(courtesy IMDb)
Beloved though the established romantic comedy tropes and cliches may be, there is something refreshing about a film that dares to take them all, throw them in the air, and smartly and quirkily rearrange on their way down.
A film like Franky Five Star which takes the rom-com genre and reformats it in such some really fun, quite affecting and sweetly meaningful ways that manage to be both magically and imaginatively out there and yet groundedly moving and charming.
The movie centres, not surprisingly on Franky (Lena Urzendowsky), a taciturn young woman who clearly wants more out of life than she’s getting but who is held back time and again in her career, her relationships and her domestic situation by shyness and a reticence to push too hard.
It’s hard to tell at first if this is purely personality, the result of trauma or of something else entirely but she clearly wants more, relying, and not without some risk of derailment of all that squirrelled away home and possibility, on the four personalities within her, all of whom live in a strangely retro, down-on-its-luck art deco hotel where they are both staff and residents.

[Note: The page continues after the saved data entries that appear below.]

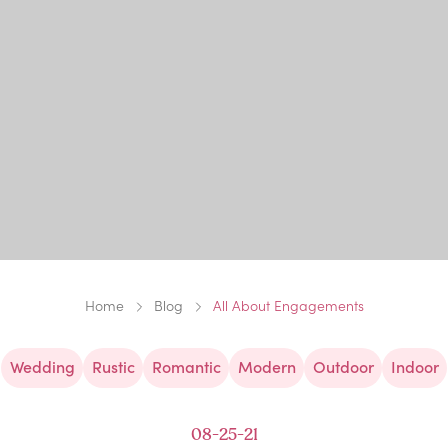
Home
Blog
All About Engagements
Wedding
Rustic
Romantic
Modern
Outdoor
Indoor
08-25-21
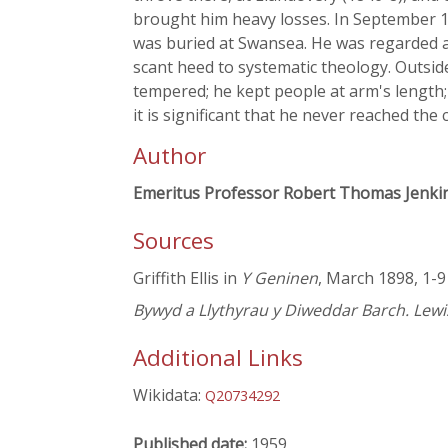
brought him heavy losses. In September 18
was buried at Swansea. He was regarded a
scant heed to systematic theology. Outsid
tempered; he kept people at arm's length;
it is significant that he never reached the
Author
Emeritus Professor Robert Thomas Jenki
Sources
Griffith Ellis in
Y Geninen
, March 1898, 1-9
Bywyd a Llythyrau y Diweddar Barch. Lewi
Additional Links
Wikidata:
Q20734292
Published date:
1959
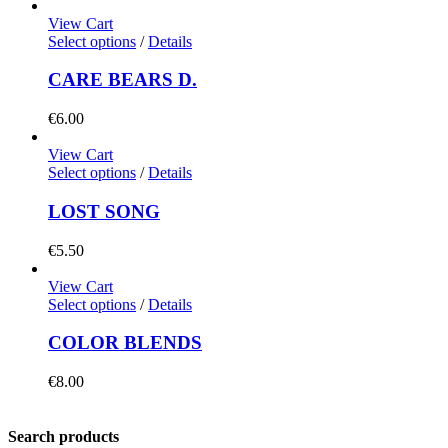
View Cart
Select options
/
Details
CARE BEARS D.
€
6.00
View Cart
Select options
/
Details
LOST SONG
€
5.50
View Cart
Select options
/
Details
COLOR BLENDS
€
8.00
Search products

When she needs to feel more sexy or outspoken or playful or simply keep all her ducks in a row and revert to some good old, well-executed common sense, Franky calls her inner personalities Ella (Sophie Killer), Frank (Sven Hönig), Lenny (Cecilio Andresen) and Mrs Franke (Gerti Drassl) respectively to give her life those extra elements she feels she can’t, at least in her repressed regular guise.

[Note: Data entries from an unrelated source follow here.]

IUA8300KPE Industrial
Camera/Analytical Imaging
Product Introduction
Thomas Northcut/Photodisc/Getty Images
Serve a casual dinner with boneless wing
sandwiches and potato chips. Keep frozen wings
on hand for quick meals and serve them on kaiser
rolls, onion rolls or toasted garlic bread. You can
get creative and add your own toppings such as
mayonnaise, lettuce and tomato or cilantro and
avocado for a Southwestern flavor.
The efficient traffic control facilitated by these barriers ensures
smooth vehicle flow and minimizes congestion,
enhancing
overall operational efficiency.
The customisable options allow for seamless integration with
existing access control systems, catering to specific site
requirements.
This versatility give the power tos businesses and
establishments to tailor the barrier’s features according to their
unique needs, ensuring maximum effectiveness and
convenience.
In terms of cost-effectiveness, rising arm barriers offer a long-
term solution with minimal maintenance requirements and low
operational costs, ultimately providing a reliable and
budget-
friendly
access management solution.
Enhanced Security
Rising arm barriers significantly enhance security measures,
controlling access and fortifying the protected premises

Each of these personalities, who compete for their moment at the forefront of Franky’s consciousness, make their way up to prominence via an old-fashioned and somewhat rickety lift which ushers them up and Franky down who is at ease with these people who range in age from a child (Lenny) to an older woman (Mrs Franke) and in-between.

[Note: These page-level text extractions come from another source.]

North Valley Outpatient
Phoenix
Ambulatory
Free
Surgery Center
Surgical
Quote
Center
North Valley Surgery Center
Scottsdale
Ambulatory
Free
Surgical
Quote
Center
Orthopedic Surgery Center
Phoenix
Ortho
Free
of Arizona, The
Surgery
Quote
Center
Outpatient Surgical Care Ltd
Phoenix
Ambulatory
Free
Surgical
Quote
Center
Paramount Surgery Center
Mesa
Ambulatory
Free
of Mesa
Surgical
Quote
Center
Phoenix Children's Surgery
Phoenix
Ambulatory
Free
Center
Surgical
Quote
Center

It’s an ingenious method not only of representing the many fractured facets of Franky’s being but how she interacts with them, being both warmly familiar with them but also unnerved by how they seem to act without any cognisance on her part, creating problems that regular Franky has to fix up later.
But for all the danger in letting them loose, and there are times when Franky has no say in things and the personalities jump in the lift without permission, she needs them because they are the missing parts of her whole, or at least the parts that she finds too frightening or unnerving to bring into who she is.
She tells no one about her fragile mental health state, with her roommate and best friend Katja (Meryem Öz), her boyfriend Hasi (Cino David) and their upstairs neighbour our Roman (Paul Pötsch) simply shrugging her behavioural oddities as just Frankyly being weirdly and wonderfully Franky.
It all feels reasonably under control, well as “under control” as herding competing personalities can be, and keeping your mental health struggles under wraps – the word “struggle” is often one eschewed by advocates in the mental health space but as someone who struggles with severe anxiety and depression at times, it feels like a struggle much of the time and Franky embodies how difficult it can be – until Franky realise she is falling for Hasi which will have all kinds of messy consequences if she acts on her feelings.
She has no intention of doing anything of the sort, even though though she likes Hasi, even more so after he playfully kisses as a part of flirtatious game at a party she and Katja host in their apartment, but her personalities, especially Ella have other ideas and much of the surreal fun of the Franky Five Star comes from watching her try to minimise the mess they make even as they edge towards the very life she actually wants.
With a real empathy and insight about the way in which mental health issues can play havoc with a person’s life, Franky Five Star is a gem of a rom-com which adds some real thoughtfulness and weird inventiveness to the rom-com genre as it explores what falling in love is like when parts of you are competing for their own moment in the existential sun.
While it is a little slow at times, the film manages by and large to sustain Franky’s slow, faltering and near disastrous moves to some form of forward progression, even addressing how she might find some healing in the midst of a situation that seems to offer nothing of the kind.
With moments of sheer escapism and free-thinking charm, and a beautiful evocation of what it is like to want to so much when you feel so desperately limited by the fractures within your sense of self, Franky Five Star is both a warmly honest examination of what it is like to live with a dissociative disorder which traps you in a chaotic place where life is more sustained than progressed and a celebration of what it means to hope and long for something better and more wonderful than what you have now.
For many people simple grabbing that next brass ring of what you want is as simple as going for it, but for a sizeable number of people it’s never that simple, and while Franky wants love and she wants rich, open friendship and even a job she really likes, she finds herself always caught in the want and not in the having.
Franky Five Star does a beautifully playful and emotionally affecting job of moving its titular character from the wanting to the having, achieving that seemingly impossible feat (to Franky anyway) in ways that are confronting and delightful, sometimes all at once, encouraging us to see finding love, like so many other things in life, not as some simplistic linear ride to an easy goal but a series of back and forth steps at war with themselves, the successful surmounting of which is not guaranteed and which, if it is achieved, is quite possibly the most wonderful thing there is around.